Micro-entreprise et Qualifications professionnelles : Tensions entre la CAPEB et le Gouvernement

Capeb

Patrick Liébus, président de la Capeb indigné au vu des dispositions du projet de loi Sapin II, qui utilise certains éléments du projet Macron, concernant la libéralisation de certaines activités.

L’objectif de la loi Sapin II qui arrive prochainement à l’Assemblée Nationale est de supprimer certaines qualifications professionnelles obligatoires  à l’installation, et surtout dans le secteur de l’artisanat. Le projet « Nouvelles opportunités économiques » d’Emmanuel Macron n’est finalement pas transformé en loi autonome, mais, est réparti entre la loi El Khomri et la loi Sapin II.

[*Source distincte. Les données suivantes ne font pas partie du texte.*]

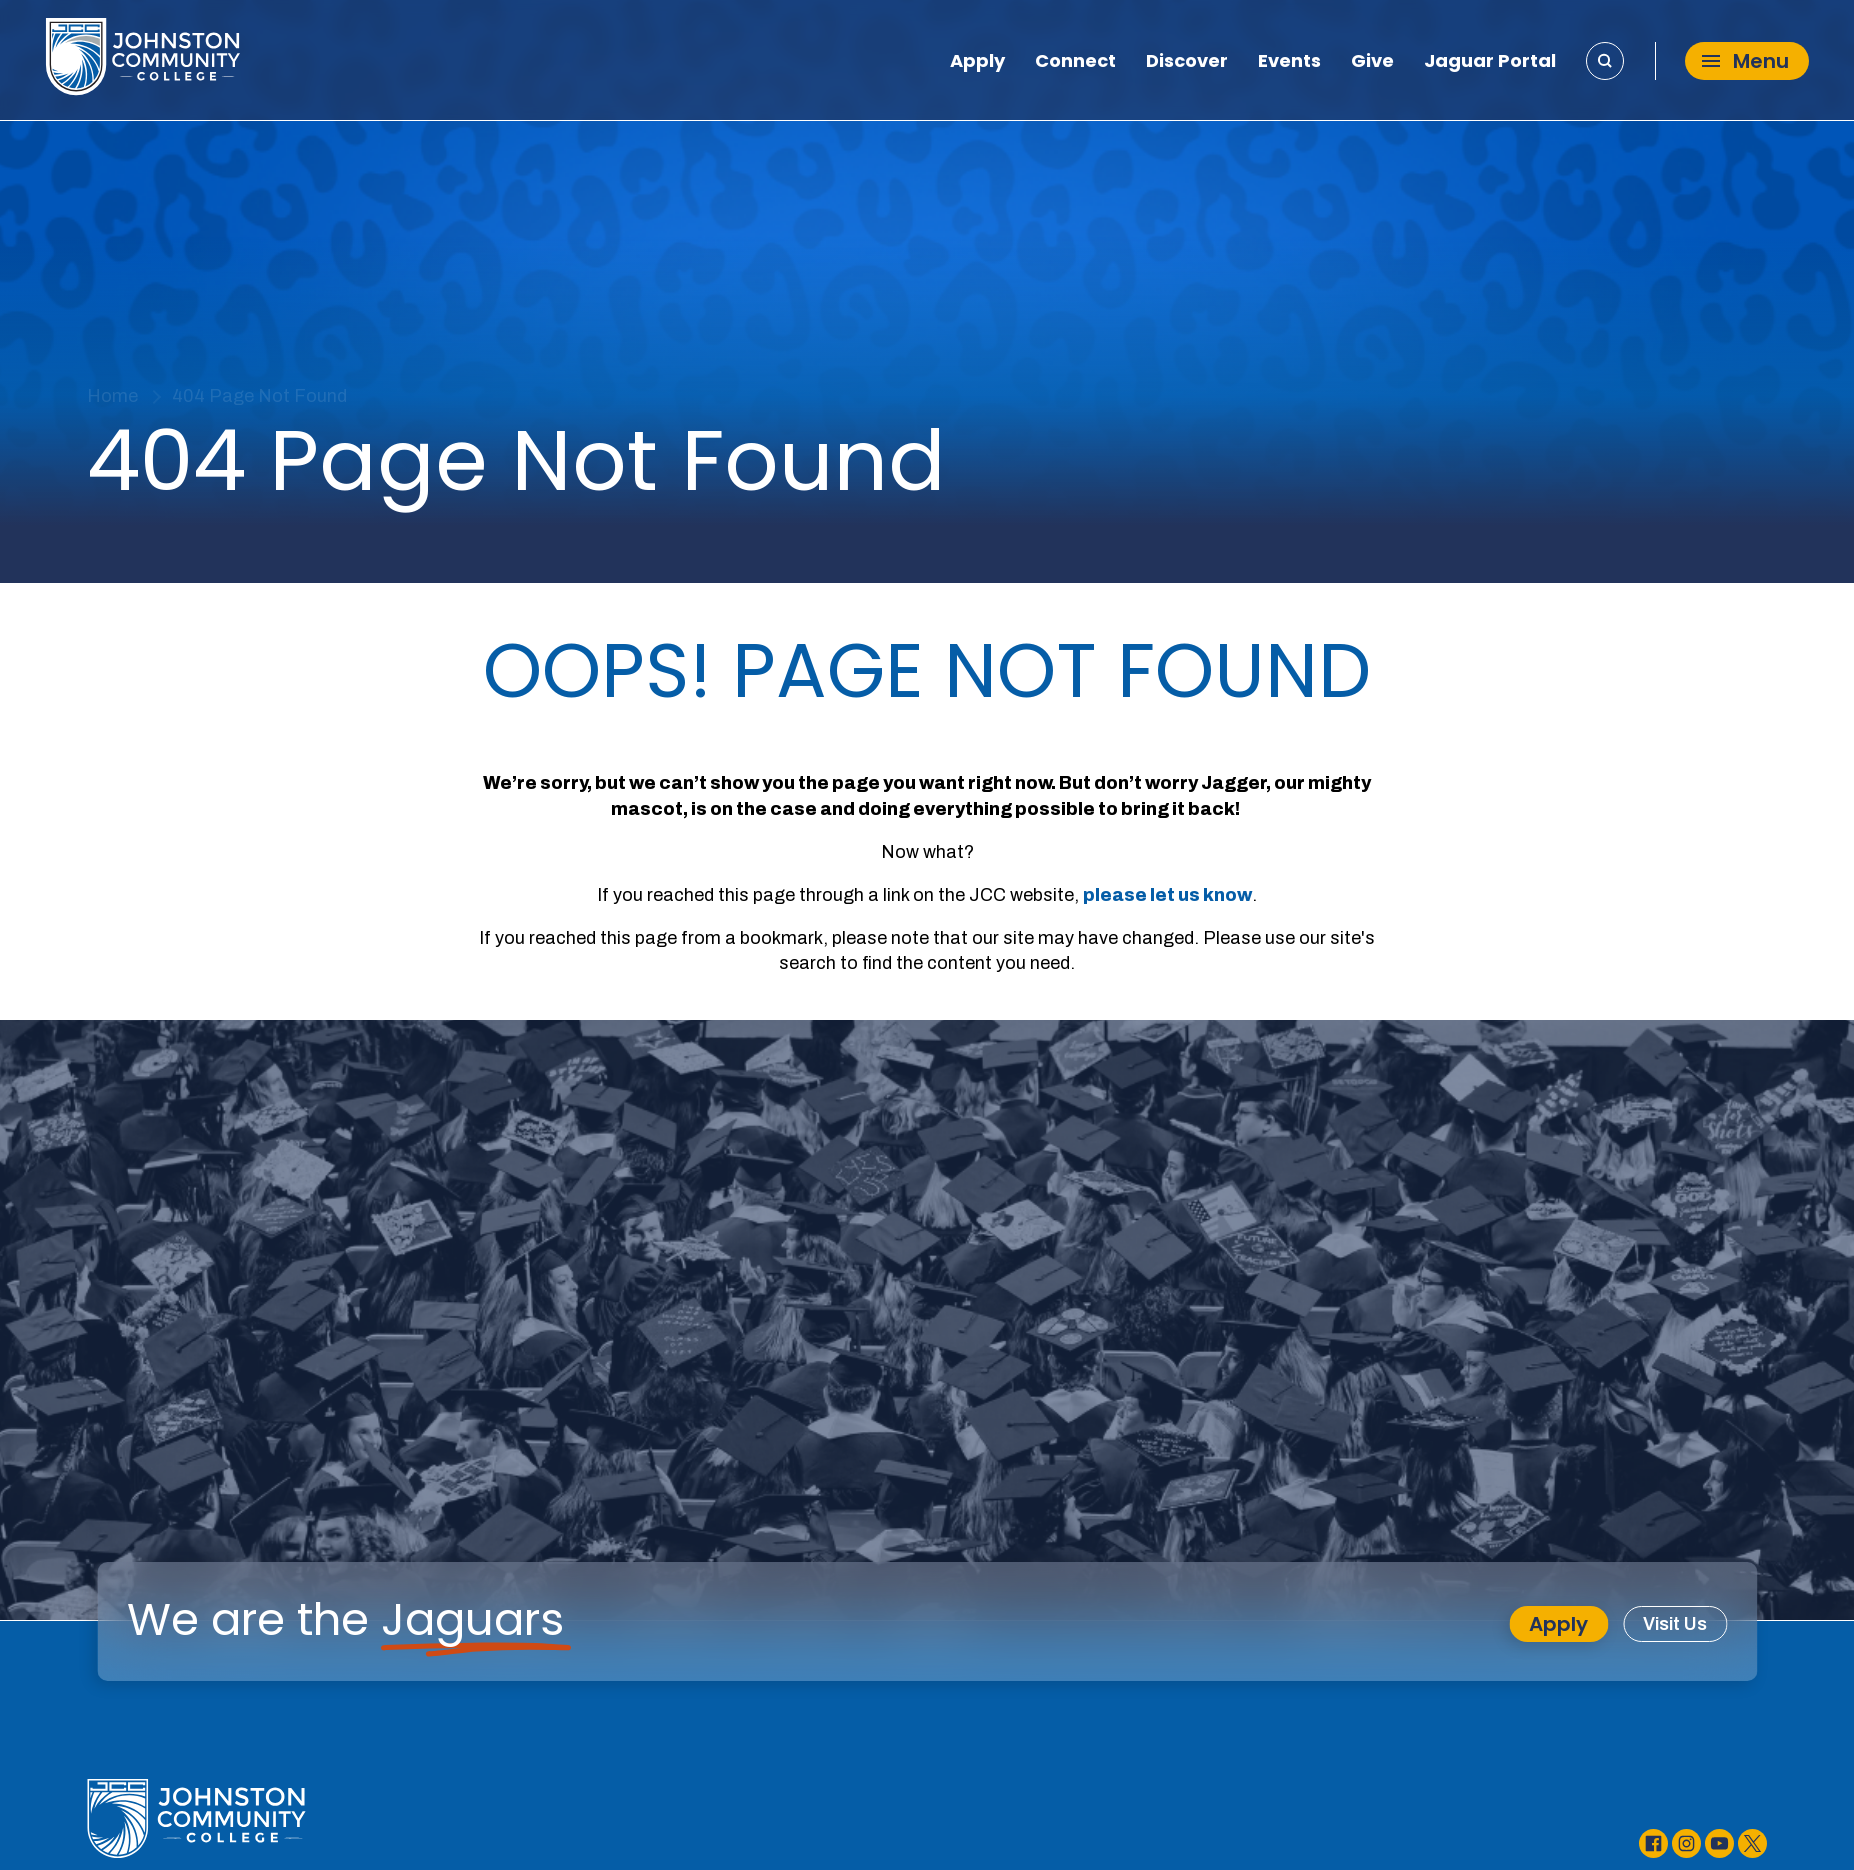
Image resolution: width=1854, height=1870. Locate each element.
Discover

Suite à la loi Raffarin de 1996, la sécurité des biens et des personnes et la complexité des métiers, étaient les deux critères pour exiger une qualification préalable.

Cette largesse permettait à toutes les professions du bâtiment d’être concernées.

Mais, le projet de loi Sapin II prévoit la suppression du second critère, donc ne seraient plus soumises à qualification préalable que les activités présentant un risque pour la sécurité des biens et des personnes.

Chaque métier sera révisé et découpé en une liste de plusieurs activités, chacune sera analysée en fonction de ce critère. Exemple, pour créer une activité de plomberie, il faudra bien une qualification préalable, mais, si l’artisan ne réalise que des taches simples et ne présentant pas de risque pour lui-même et ses clients, alors il ne sera plus obligé d’être détenteur d’un CAP pour monter son entreprise. Une liste d’activité sera présentée par décret.

Indigné !!!

Le président de la Capeb, Mr Patrick Liébus, est indigné. Et les motifs sont nombreux : dévalorisation des métiers, risque pour la qualité des ouvrages et surtout contradiction entre les demandes de montées en compétences du Ministère de l’environnement et cette baisse d’exigence. L’inquiétude monte, car l’annonce d’une classification des différentes activités sera présentée par décret, la Capeb craint que les professionnels ne soit pas associés à la décision.

Une autre disposition de la loi Sapin II fait craindre la Capeb : le doublement sur une période de deux ans du plafond de chiffre d’affaires de la micro-entreprise (nouveau nom de l’auto-entreprise).

Cela risque de renforcer la concurrence surtout lorsque certaines activités sont libéralisées, une crainte des artisans du bâtiment.
Selon Patrick Liébus, c’est pousser les demandeurs d’emploi vers l’entrepreunariat. « Mais s’ils échouent, ils ne seront plus chômeurs et ne bénéficieront plus de protection sociale ! »

Une campagne de Lobbying est lancée auprès des parlementaires par la Capeb.
La communication entre le gouvernement et l’organisation patronale  s’annonce tendue sur le sujet.